By now the whole wonky set is familiar with the stylized fact that for thirty years after World War II, productivity gains fed into higher earnings for the median worker. In the past thirty years, that hasn’t been the case. But people rarely dive deep into the question of where the “missing” gains went. A great report that Larry Mishel wrote for the Economic Policy Institute last week does the work and the answer is pretty interesting. Rather than a single cause, there are three separate sources of divergence. One is structural shift in which labor claims a smaller share of national economic output and capital claims a larger share. A second is a shift within the labor share toward greater inequality such that the mean wage rises faster than the median wage. And a third is a very interesting phenomenon that has to do with the existence of different inflation indexes.
When we translate nominal incomes into “real” incomes, we normally deflate with either the Consumer Price Index or the Personal Consumption Expenditure Deflator. These are similar indexes that both attempt to measure the price of goods and services that consumers buy. But the economy as a whole does produce some stuff that isn’t intended for consumption—capital goods and exports. So when we calcuate Real GDP we deflate with a GDP Deflator that includes all those things. A productivity measure is focused on all kinds of output, while a real compensation measure is focused on the stuff people buy. So a divergence in the price series can create a wedge between productivity and compensation.
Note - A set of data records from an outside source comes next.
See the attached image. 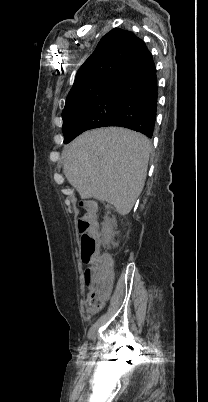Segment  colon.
<instances>
[{"mask_svg": "<svg viewBox=\"0 0 208 402\" xmlns=\"http://www.w3.org/2000/svg\"><path fill=\"white\" fill-rule=\"evenodd\" d=\"M80 229L79 239L82 242L79 250L84 265H88L85 270L84 278L89 281V289L92 292L87 294L85 300L86 308H103L107 295L112 294L111 275L114 273L113 257L106 256V252H101V232H86L92 227L90 216H83L78 220Z\"/></svg>", "mask_w": 208, "mask_h": 402, "instance_id": "obj_1", "label": "colon"}]
</instances>
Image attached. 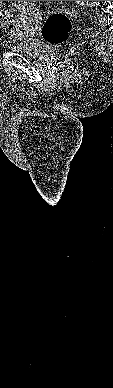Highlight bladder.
Masks as SVG:
<instances>
[{
    "label": "bladder",
    "instance_id": "1",
    "mask_svg": "<svg viewBox=\"0 0 113 388\" xmlns=\"http://www.w3.org/2000/svg\"><path fill=\"white\" fill-rule=\"evenodd\" d=\"M39 25V15L29 16L26 22L17 21L15 28L17 33L14 35L17 39H24L19 44L10 46V49L14 52L21 53L26 57L33 59L43 58L49 51V47L41 44L38 41L27 39L34 33Z\"/></svg>",
    "mask_w": 113,
    "mask_h": 388
}]
</instances>
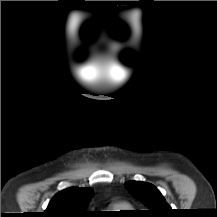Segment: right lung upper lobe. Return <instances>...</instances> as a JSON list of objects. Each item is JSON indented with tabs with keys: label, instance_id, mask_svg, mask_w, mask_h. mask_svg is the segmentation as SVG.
Listing matches in <instances>:
<instances>
[{
	"label": "right lung upper lobe",
	"instance_id": "cb5924a9",
	"mask_svg": "<svg viewBox=\"0 0 217 217\" xmlns=\"http://www.w3.org/2000/svg\"><path fill=\"white\" fill-rule=\"evenodd\" d=\"M91 188L70 187L58 192L50 201L42 217H90L86 207L92 197Z\"/></svg>",
	"mask_w": 217,
	"mask_h": 217
}]
</instances>
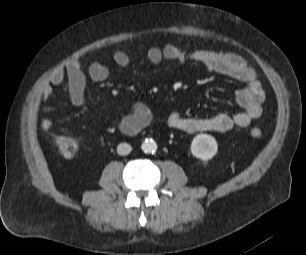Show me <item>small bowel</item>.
Masks as SVG:
<instances>
[{
	"instance_id": "obj_1",
	"label": "small bowel",
	"mask_w": 306,
	"mask_h": 255,
	"mask_svg": "<svg viewBox=\"0 0 306 255\" xmlns=\"http://www.w3.org/2000/svg\"><path fill=\"white\" fill-rule=\"evenodd\" d=\"M147 58L152 64H159L163 60L179 65L192 62L246 85L236 93V102L241 107V111L233 114L221 113L204 118L185 117L178 112H171L166 118V122L171 128L187 133L225 132L235 126L247 127L262 114V103L265 96L262 85L257 79L256 71L237 54L225 50L210 49H197L187 52L178 44L168 43L163 48L156 46L149 48ZM112 59L120 67H126L130 62L129 55L123 50H116L112 54ZM84 68V61L81 58H76L56 71L51 76L49 84L42 90L43 100H47L53 95L54 87L66 85L71 103L74 106H81L84 103L86 88ZM87 73L92 81L102 82L109 77L110 70L103 63L93 61L87 66ZM51 109L52 107H47V110ZM151 119L150 109L143 103H137L132 113L120 121V128L126 133H134ZM41 127L44 131H50L52 121L43 119Z\"/></svg>"
}]
</instances>
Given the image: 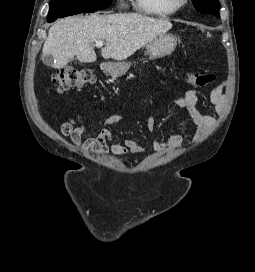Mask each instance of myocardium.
Wrapping results in <instances>:
<instances>
[{"label": "myocardium", "mask_w": 255, "mask_h": 272, "mask_svg": "<svg viewBox=\"0 0 255 272\" xmlns=\"http://www.w3.org/2000/svg\"><path fill=\"white\" fill-rule=\"evenodd\" d=\"M169 5L174 8L175 10H180L181 8H183L188 0H167Z\"/></svg>", "instance_id": "obj_1"}]
</instances>
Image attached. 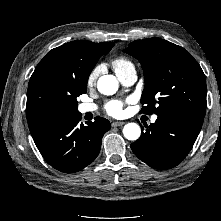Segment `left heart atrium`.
I'll list each match as a JSON object with an SVG mask.
<instances>
[{
  "label": "left heart atrium",
  "mask_w": 221,
  "mask_h": 221,
  "mask_svg": "<svg viewBox=\"0 0 221 221\" xmlns=\"http://www.w3.org/2000/svg\"><path fill=\"white\" fill-rule=\"evenodd\" d=\"M123 102L119 100H112L106 103L105 111L113 117H118L123 114Z\"/></svg>",
  "instance_id": "39dd6f15"
}]
</instances>
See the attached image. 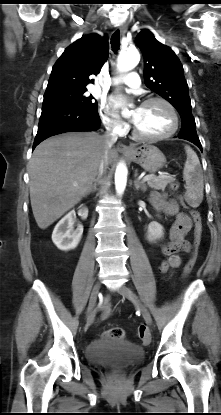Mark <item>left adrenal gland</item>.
Wrapping results in <instances>:
<instances>
[{
	"mask_svg": "<svg viewBox=\"0 0 221 415\" xmlns=\"http://www.w3.org/2000/svg\"><path fill=\"white\" fill-rule=\"evenodd\" d=\"M137 176H138V173L136 171V173H135V179H134V187H135V189L136 190L141 189L143 192H146V189H147L146 185L143 182H140L138 180Z\"/></svg>",
	"mask_w": 221,
	"mask_h": 415,
	"instance_id": "1",
	"label": "left adrenal gland"
}]
</instances>
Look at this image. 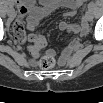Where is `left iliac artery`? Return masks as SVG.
<instances>
[{
	"label": "left iliac artery",
	"instance_id": "left-iliac-artery-1",
	"mask_svg": "<svg viewBox=\"0 0 103 103\" xmlns=\"http://www.w3.org/2000/svg\"><path fill=\"white\" fill-rule=\"evenodd\" d=\"M95 8V4L93 2H91L89 5H88V11L89 12H92Z\"/></svg>",
	"mask_w": 103,
	"mask_h": 103
}]
</instances>
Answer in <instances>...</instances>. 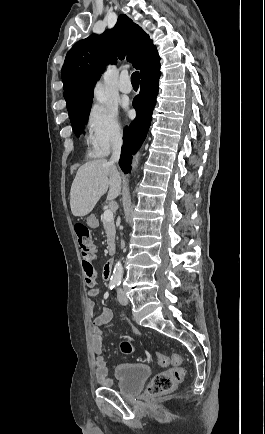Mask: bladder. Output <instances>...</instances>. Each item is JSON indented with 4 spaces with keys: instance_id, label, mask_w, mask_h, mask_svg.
Wrapping results in <instances>:
<instances>
[{
    "instance_id": "obj_1",
    "label": "bladder",
    "mask_w": 265,
    "mask_h": 434,
    "mask_svg": "<svg viewBox=\"0 0 265 434\" xmlns=\"http://www.w3.org/2000/svg\"><path fill=\"white\" fill-rule=\"evenodd\" d=\"M151 375L149 366L141 363H122L114 368L118 392L124 397H134Z\"/></svg>"
}]
</instances>
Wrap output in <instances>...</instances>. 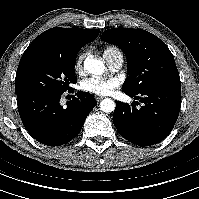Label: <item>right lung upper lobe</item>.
Wrapping results in <instances>:
<instances>
[{"label":"right lung upper lobe","instance_id":"1","mask_svg":"<svg viewBox=\"0 0 199 199\" xmlns=\"http://www.w3.org/2000/svg\"><path fill=\"white\" fill-rule=\"evenodd\" d=\"M99 32L98 29L54 27L36 37L30 46H45L64 54H73L94 41Z\"/></svg>","mask_w":199,"mask_h":199}]
</instances>
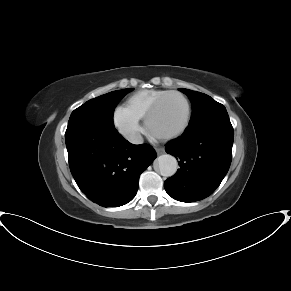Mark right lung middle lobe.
<instances>
[{"mask_svg": "<svg viewBox=\"0 0 291 291\" xmlns=\"http://www.w3.org/2000/svg\"><path fill=\"white\" fill-rule=\"evenodd\" d=\"M132 90L133 88L117 90L87 101L72 112L68 124L94 122L114 126V109L119 101Z\"/></svg>", "mask_w": 291, "mask_h": 291, "instance_id": "right-lung-middle-lobe-1", "label": "right lung middle lobe"}]
</instances>
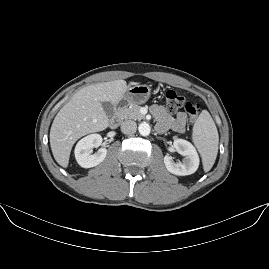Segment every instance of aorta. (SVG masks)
Segmentation results:
<instances>
[{"label":"aorta","instance_id":"1","mask_svg":"<svg viewBox=\"0 0 269 269\" xmlns=\"http://www.w3.org/2000/svg\"><path fill=\"white\" fill-rule=\"evenodd\" d=\"M138 129H139V133L142 136H148L150 134V131H151L149 124L146 122L141 123L139 125Z\"/></svg>","mask_w":269,"mask_h":269}]
</instances>
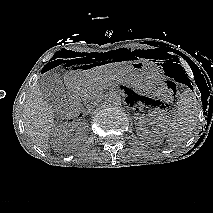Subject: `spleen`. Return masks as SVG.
I'll list each match as a JSON object with an SVG mask.
<instances>
[{
	"label": "spleen",
	"mask_w": 213,
	"mask_h": 213,
	"mask_svg": "<svg viewBox=\"0 0 213 213\" xmlns=\"http://www.w3.org/2000/svg\"><path fill=\"white\" fill-rule=\"evenodd\" d=\"M201 104L194 93L188 88L177 101L176 114L167 132V142L170 147L185 142L195 131L198 123Z\"/></svg>",
	"instance_id": "spleen-1"
}]
</instances>
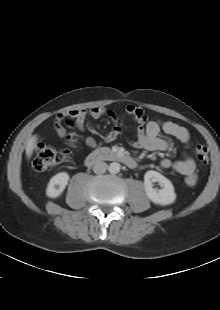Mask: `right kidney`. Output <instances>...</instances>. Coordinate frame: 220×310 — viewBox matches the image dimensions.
<instances>
[{
	"instance_id": "right-kidney-1",
	"label": "right kidney",
	"mask_w": 220,
	"mask_h": 310,
	"mask_svg": "<svg viewBox=\"0 0 220 310\" xmlns=\"http://www.w3.org/2000/svg\"><path fill=\"white\" fill-rule=\"evenodd\" d=\"M68 181H69V174L66 172H60L54 175L47 185L46 189L47 196L50 198L59 197L66 188Z\"/></svg>"
}]
</instances>
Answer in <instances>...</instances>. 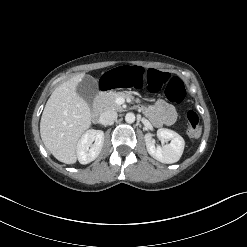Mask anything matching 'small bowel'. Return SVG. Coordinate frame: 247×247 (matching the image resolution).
I'll use <instances>...</instances> for the list:
<instances>
[{
  "label": "small bowel",
  "mask_w": 247,
  "mask_h": 247,
  "mask_svg": "<svg viewBox=\"0 0 247 247\" xmlns=\"http://www.w3.org/2000/svg\"><path fill=\"white\" fill-rule=\"evenodd\" d=\"M147 113L156 126L171 125L176 119V111L164 100H158L147 109Z\"/></svg>",
  "instance_id": "small-bowel-1"
}]
</instances>
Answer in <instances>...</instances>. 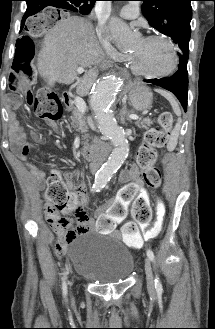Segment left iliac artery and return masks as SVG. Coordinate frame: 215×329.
I'll list each match as a JSON object with an SVG mask.
<instances>
[{
    "label": "left iliac artery",
    "mask_w": 215,
    "mask_h": 329,
    "mask_svg": "<svg viewBox=\"0 0 215 329\" xmlns=\"http://www.w3.org/2000/svg\"><path fill=\"white\" fill-rule=\"evenodd\" d=\"M147 256L149 257V259L151 261H154L155 256H154V253L152 250H150V249L147 250ZM155 288L158 292L163 290L161 281L158 276H156V278H155Z\"/></svg>",
    "instance_id": "44dca946"
}]
</instances>
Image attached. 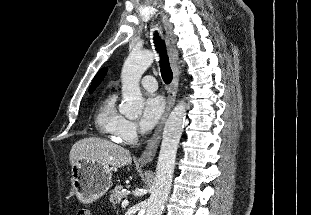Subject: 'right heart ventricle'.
I'll return each mask as SVG.
<instances>
[{"label":"right heart ventricle","instance_id":"right-heart-ventricle-1","mask_svg":"<svg viewBox=\"0 0 311 215\" xmlns=\"http://www.w3.org/2000/svg\"><path fill=\"white\" fill-rule=\"evenodd\" d=\"M116 99V95H110L102 102L96 113L95 124L102 135L118 142V129L125 118L116 108Z\"/></svg>","mask_w":311,"mask_h":215}]
</instances>
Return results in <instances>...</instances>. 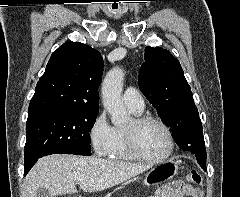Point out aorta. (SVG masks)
<instances>
[{"label": "aorta", "instance_id": "aorta-1", "mask_svg": "<svg viewBox=\"0 0 240 197\" xmlns=\"http://www.w3.org/2000/svg\"><path fill=\"white\" fill-rule=\"evenodd\" d=\"M123 80L124 71L114 67L105 76L101 90L103 105L110 114L111 122L118 127L127 125L131 119L121 98Z\"/></svg>", "mask_w": 240, "mask_h": 197}]
</instances>
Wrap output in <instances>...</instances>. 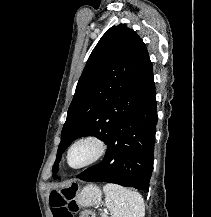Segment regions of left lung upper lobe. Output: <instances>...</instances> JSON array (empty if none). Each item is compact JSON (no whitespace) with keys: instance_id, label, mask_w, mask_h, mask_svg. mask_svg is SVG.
<instances>
[{"instance_id":"5c2ea615","label":"left lung upper lobe","mask_w":211,"mask_h":217,"mask_svg":"<svg viewBox=\"0 0 211 217\" xmlns=\"http://www.w3.org/2000/svg\"><path fill=\"white\" fill-rule=\"evenodd\" d=\"M155 89L147 48L124 24L113 26L93 49L68 109L53 172L62 153L82 136L105 143L116 125Z\"/></svg>"}]
</instances>
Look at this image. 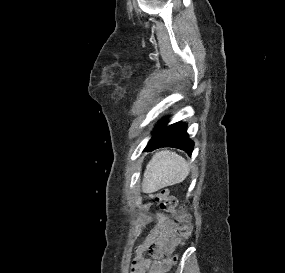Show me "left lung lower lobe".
Wrapping results in <instances>:
<instances>
[{"label":"left lung lower lobe","mask_w":285,"mask_h":273,"mask_svg":"<svg viewBox=\"0 0 285 273\" xmlns=\"http://www.w3.org/2000/svg\"><path fill=\"white\" fill-rule=\"evenodd\" d=\"M167 123H159L156 126L154 134L147 144L145 151H152L159 147H174L184 150L191 155L194 143L188 138L186 132L187 125L182 122H177L169 126Z\"/></svg>","instance_id":"0a47b994"}]
</instances>
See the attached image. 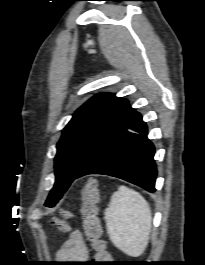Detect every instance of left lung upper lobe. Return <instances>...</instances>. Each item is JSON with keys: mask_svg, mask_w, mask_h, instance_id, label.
Returning a JSON list of instances; mask_svg holds the SVG:
<instances>
[{"mask_svg": "<svg viewBox=\"0 0 205 265\" xmlns=\"http://www.w3.org/2000/svg\"><path fill=\"white\" fill-rule=\"evenodd\" d=\"M128 101L98 94L83 104L63 130L55 157V184L45 206L54 207L80 170L135 114Z\"/></svg>", "mask_w": 205, "mask_h": 265, "instance_id": "left-lung-upper-lobe-1", "label": "left lung upper lobe"}]
</instances>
In theory, this kind of thing ought to even out in the long term but what Mishel finds is that it in the post-1973 period it hasn’t evened out.
Here’s a summary table of all three factors:
You should probably think of the growing capital share as largely reflecting the growth in the effective labor pool. Lots of people moved to the United States from Latin America during this period, lots of Asian countries became viable production platforms for tradeable goods, and lots of women entered the labor force. The timing makes the rise of China in the aughts look like the big player here. The growing inequality within the wage distribution is things like the declining clout of labor unions and other formal and informal labor market institutions, plus the rise of finance. The income of rich bankers is labor compensation in the relevant sense for this exercise. The price wedge is more mysterious, but seems to relate to a mix of oil price dynamics and the explosive productivity growth in the production of computers.
A somewhat related point also illustrated by the chart is that median compensation has risen faster than median wages because the amount that employers spend providing health insurance has gone up. To the extent that you feel like we’re getting value for our extra spending on health care services, this picture looks brighter than if you think this has been pure cost inflation with no value.